▶ TASK DESCRIPTION:
Only the pictures are dropped. Restate each line below word for word.

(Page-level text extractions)
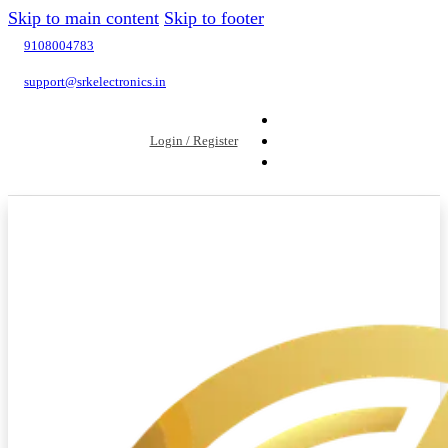
Skip to main content
Skip to footer
9108004783
support@srkelectronics.in
Login / Register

▶ RESULT:
Skip to main content
Skip to footer
9108004783
support@srkelectronics.in
Login / Register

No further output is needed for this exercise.